Yes this host is running other services via Docker and VirtualBox guest OS machines including HomeAssistant OS. I am experimenting with Frigate as well, and have two Coral TPU mini pcie modules installed via pci slot converters.

Goals

  • Access an LLM service over a web ui of some sort in order to allow myself and employees (via separate logins with access permissions for various data stores) to access accounting documents to find receipts and other relevant information… more like an advanced search system than anything.

  • The ability to assist with accounting mysteries would be a huge plus. For example, Amazon often groups purchases together when charging credit cards, making it very hard to match up order totals with card charges. Having even a little bit of investigative fervor and being able to see a charge for $10 with two Amazon orders placed around the same time for $8 and $2 and making that connection might be helpful… but at this point I would settle for a simple local search engine that can actually pull straightforward data to the foreground.

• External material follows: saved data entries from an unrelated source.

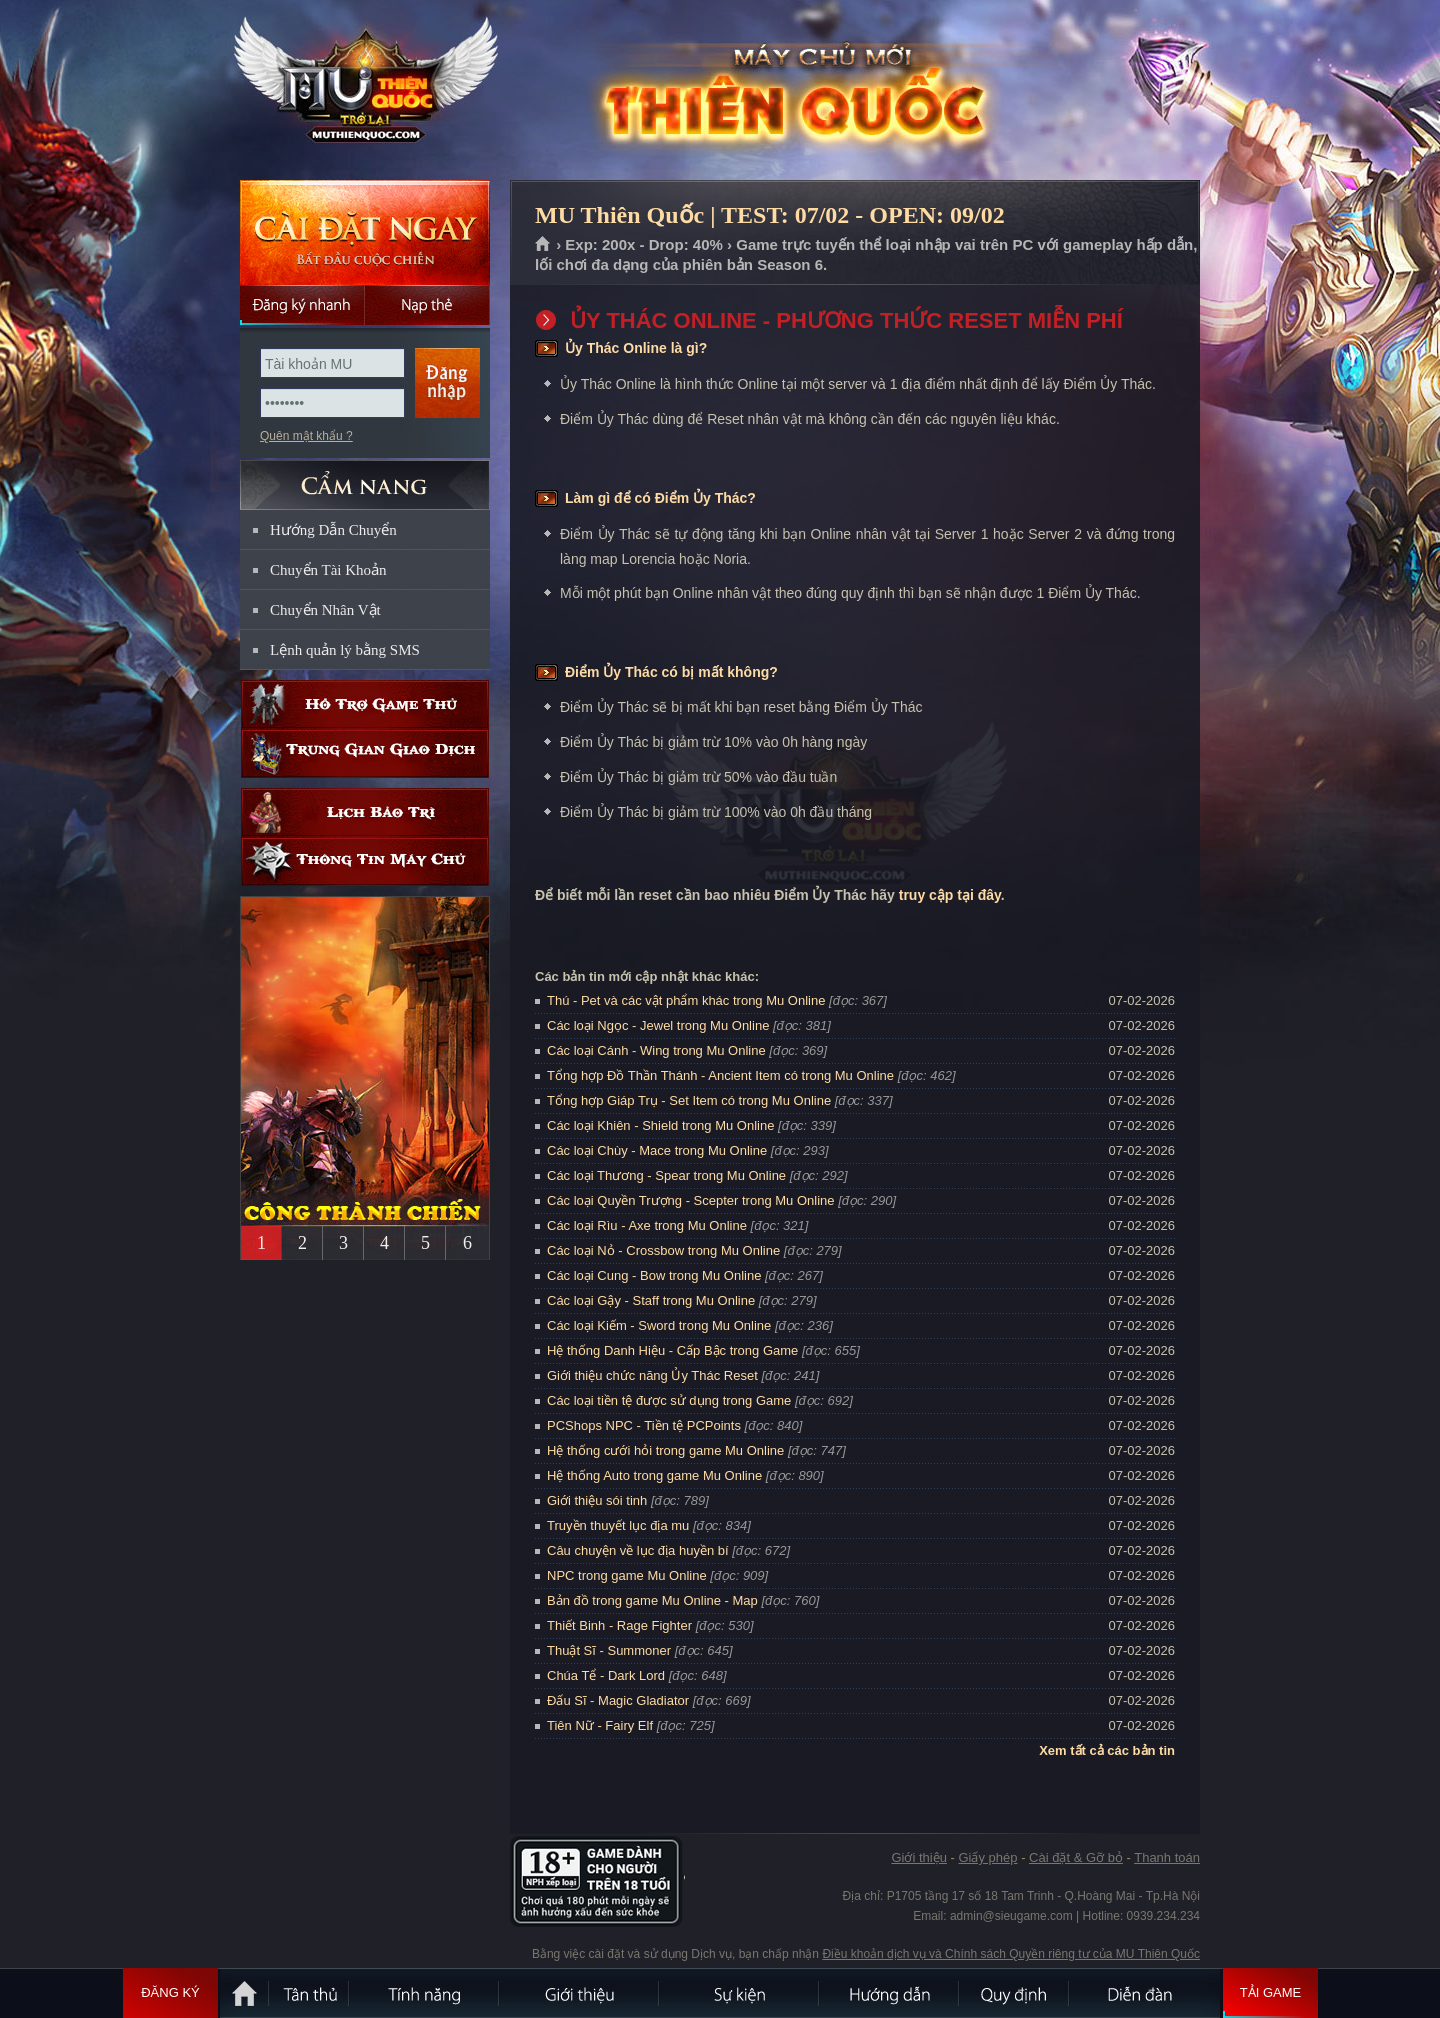 The image size is (1440, 2018). What do you see at coordinates (618, 1700) in the screenshot?
I see `Đấu Sĩ - Magic Gladiator` at bounding box center [618, 1700].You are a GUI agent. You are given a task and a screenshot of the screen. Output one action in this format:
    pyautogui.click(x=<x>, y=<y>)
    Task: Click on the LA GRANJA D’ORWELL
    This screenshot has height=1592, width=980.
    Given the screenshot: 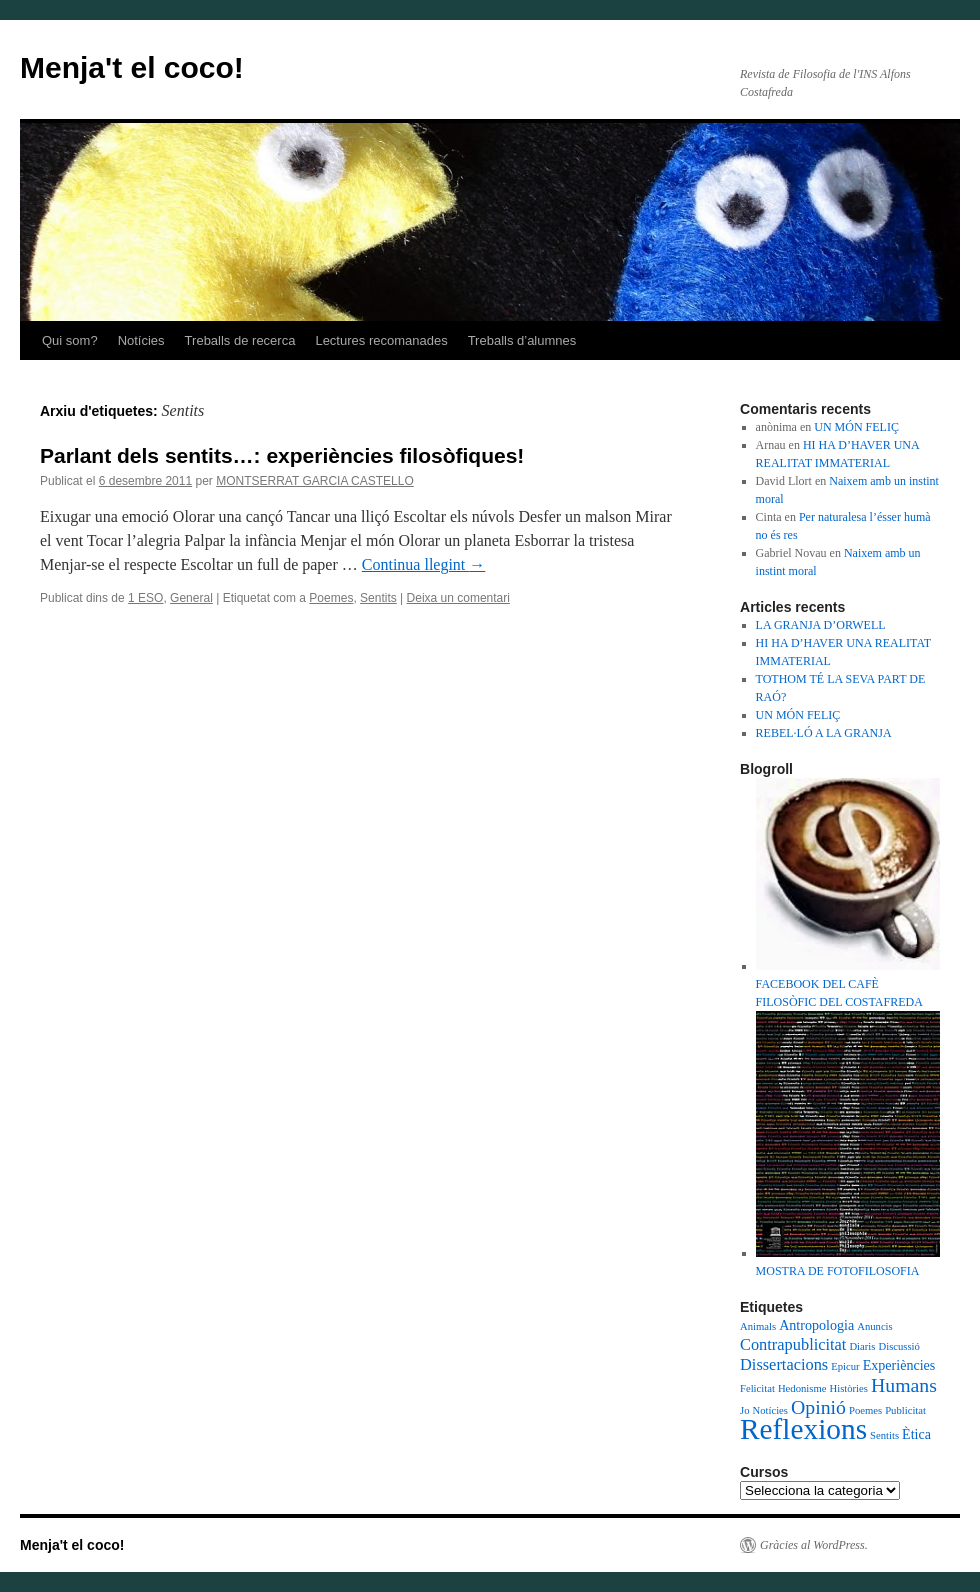 What is the action you would take?
    pyautogui.click(x=821, y=625)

  • The system presents relevant data (citations) with links or paths to the relevant documents (like openwebui RAGs can do) so myself or the employee can simply click the document link to review and confirm.

Stretch goals

  • Be able to answer questions about connected comms logs (emails, chats, etc.) such as “Who did I talk to about XYZ recently, like in the last 18 months?” or “How many people contacted me about ABC?”

  • Manage “long term” memory conversationally like “Remember I put my winter gloves in box 5” or “My name is Amal Graafstra, you better remember that or I’ll jam a paperclip into the cooling fan of one of your 3060s”… stuff like that.

I realize there might be better approaches for solving certain things like email analysis vs straight up accounting data digging… but ultimately the golden rule for me here is that in any case, speed is far far less of a concern than accuracy. I would rather a job take 4 hours to complete and have all the correct relevant data presented than it take 30 seconds but miss important data or produce gibberish. If it turns out a system can be built that is accurate and does what I want, I’ll sink cash into buying a GPU rack and rebuild it with screamin hardware.